== Study material

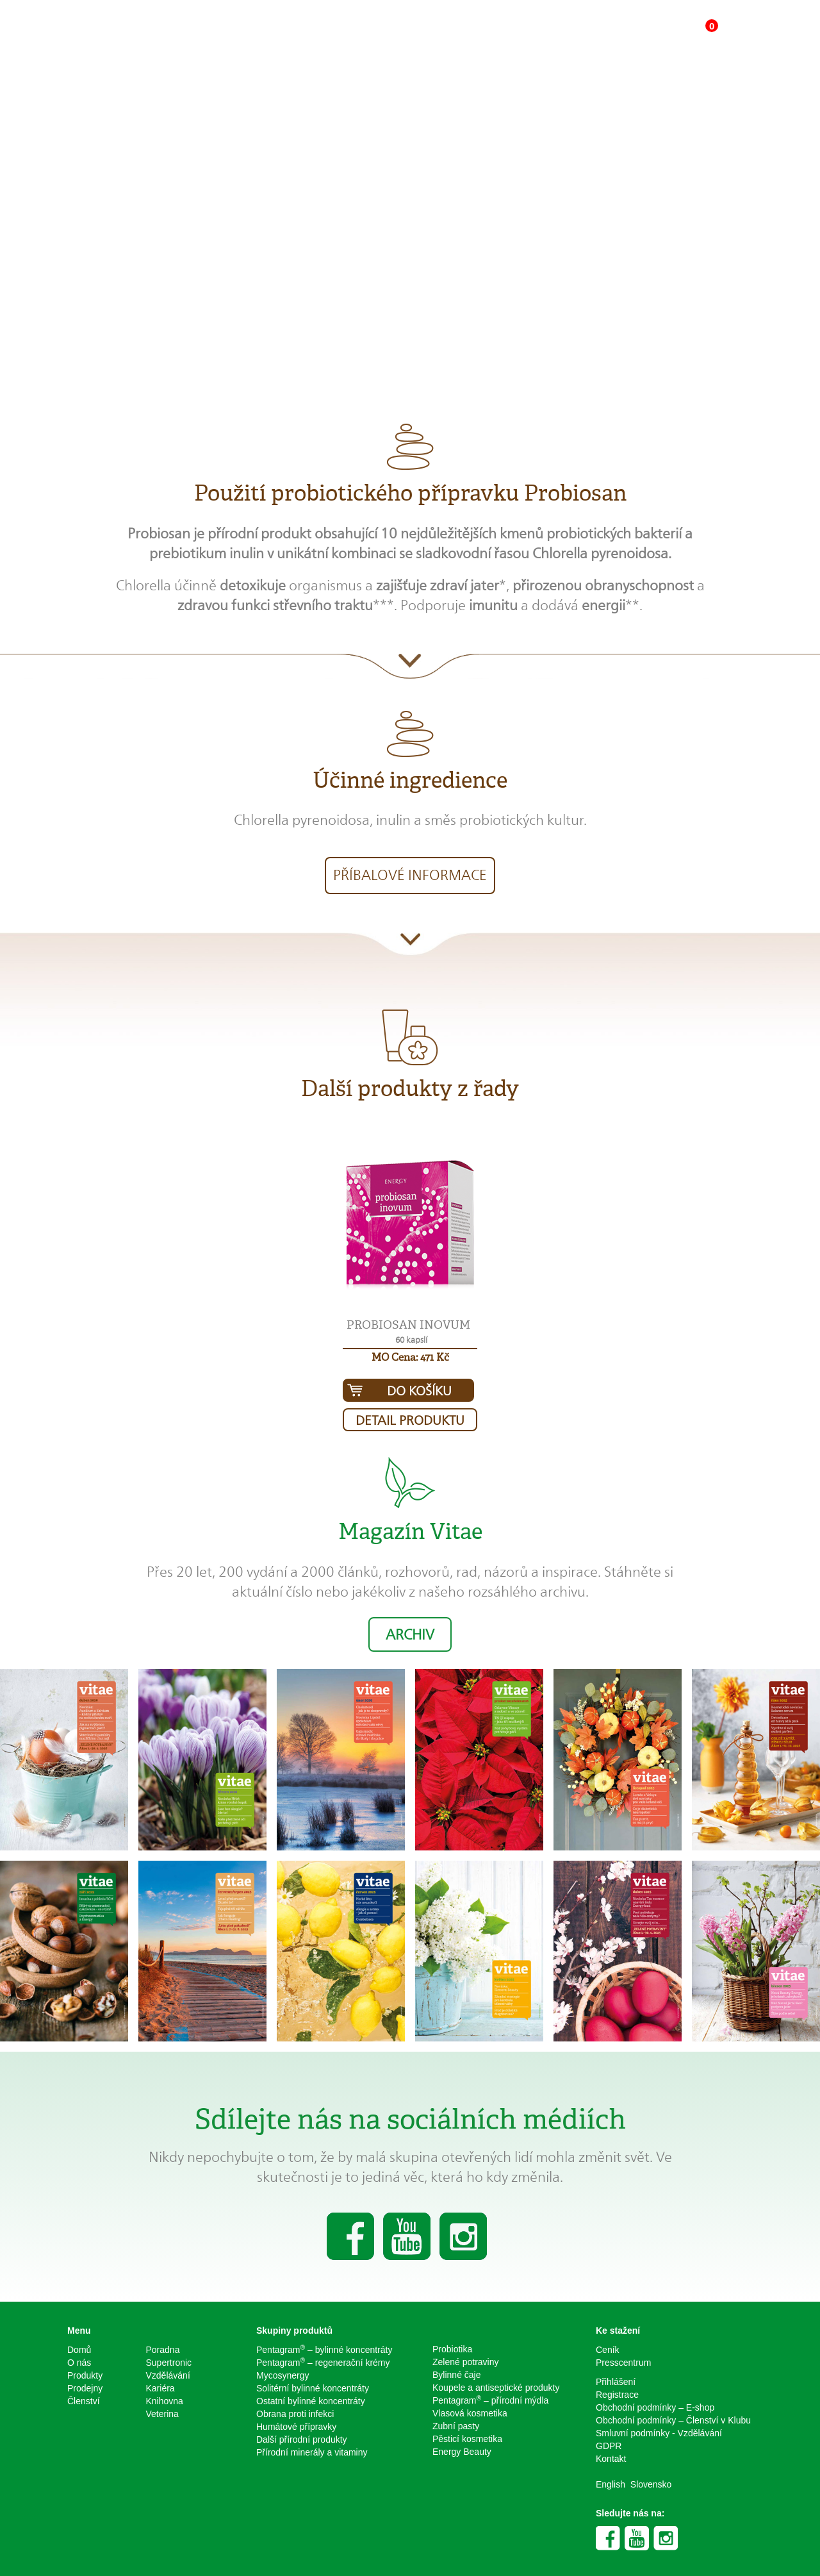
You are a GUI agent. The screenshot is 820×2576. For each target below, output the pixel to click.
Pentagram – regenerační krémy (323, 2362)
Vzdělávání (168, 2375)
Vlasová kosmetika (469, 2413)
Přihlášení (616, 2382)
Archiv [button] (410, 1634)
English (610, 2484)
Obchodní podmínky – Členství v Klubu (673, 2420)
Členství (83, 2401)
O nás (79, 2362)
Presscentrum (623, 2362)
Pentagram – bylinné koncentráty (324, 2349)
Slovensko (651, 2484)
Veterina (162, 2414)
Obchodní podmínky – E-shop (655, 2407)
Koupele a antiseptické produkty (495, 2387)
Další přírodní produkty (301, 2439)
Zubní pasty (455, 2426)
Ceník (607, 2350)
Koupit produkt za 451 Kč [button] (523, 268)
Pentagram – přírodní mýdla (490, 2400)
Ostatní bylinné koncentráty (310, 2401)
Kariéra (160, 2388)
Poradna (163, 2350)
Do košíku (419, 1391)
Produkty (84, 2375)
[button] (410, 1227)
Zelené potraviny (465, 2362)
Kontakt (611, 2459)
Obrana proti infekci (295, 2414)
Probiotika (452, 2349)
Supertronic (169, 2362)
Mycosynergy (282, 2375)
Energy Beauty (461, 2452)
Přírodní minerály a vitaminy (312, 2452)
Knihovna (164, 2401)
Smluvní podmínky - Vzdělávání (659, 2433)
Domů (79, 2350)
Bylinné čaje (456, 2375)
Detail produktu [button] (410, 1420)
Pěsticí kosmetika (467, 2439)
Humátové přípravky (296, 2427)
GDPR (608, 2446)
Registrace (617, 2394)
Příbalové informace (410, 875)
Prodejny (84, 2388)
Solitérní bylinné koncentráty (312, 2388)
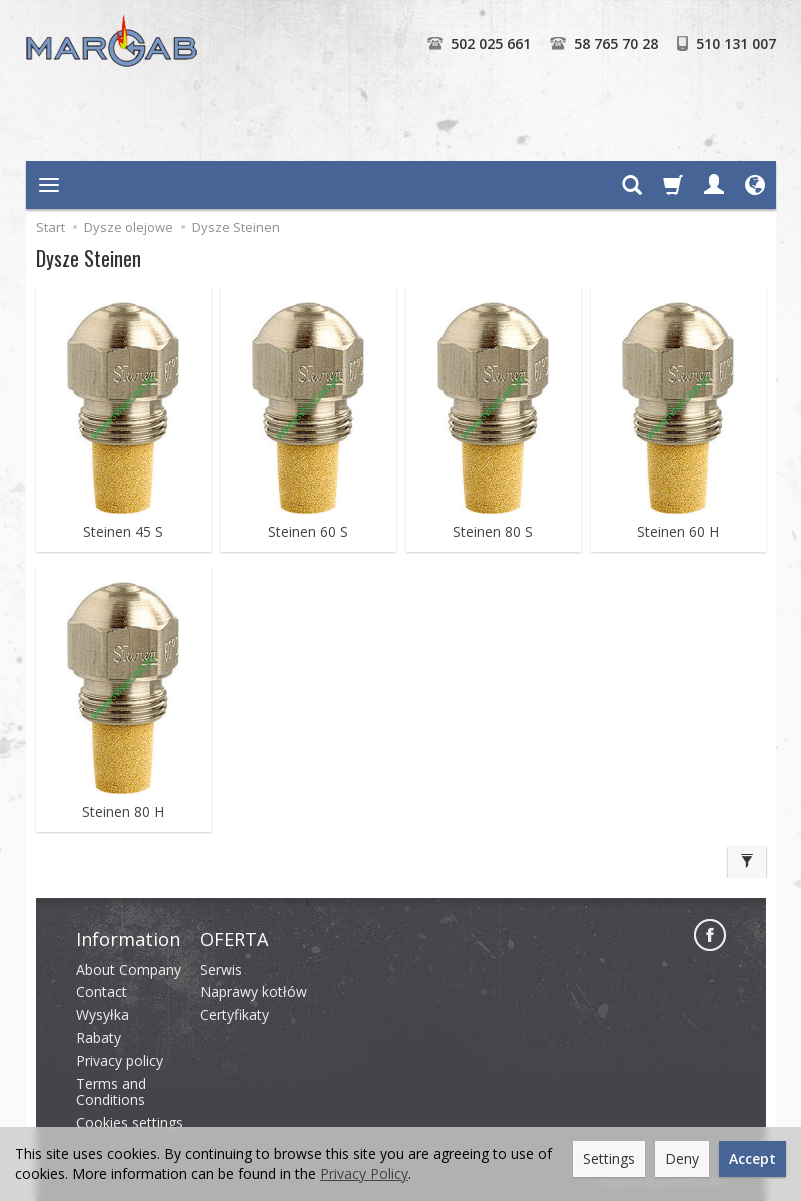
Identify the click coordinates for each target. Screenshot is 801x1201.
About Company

====

What to produce -> The answer must consist of every line from the entries above that contains the string "kosmetika".

Completed exercise ->
Vlasová kosmetika (469, 2413)
Pěsticí kosmetika (467, 2439)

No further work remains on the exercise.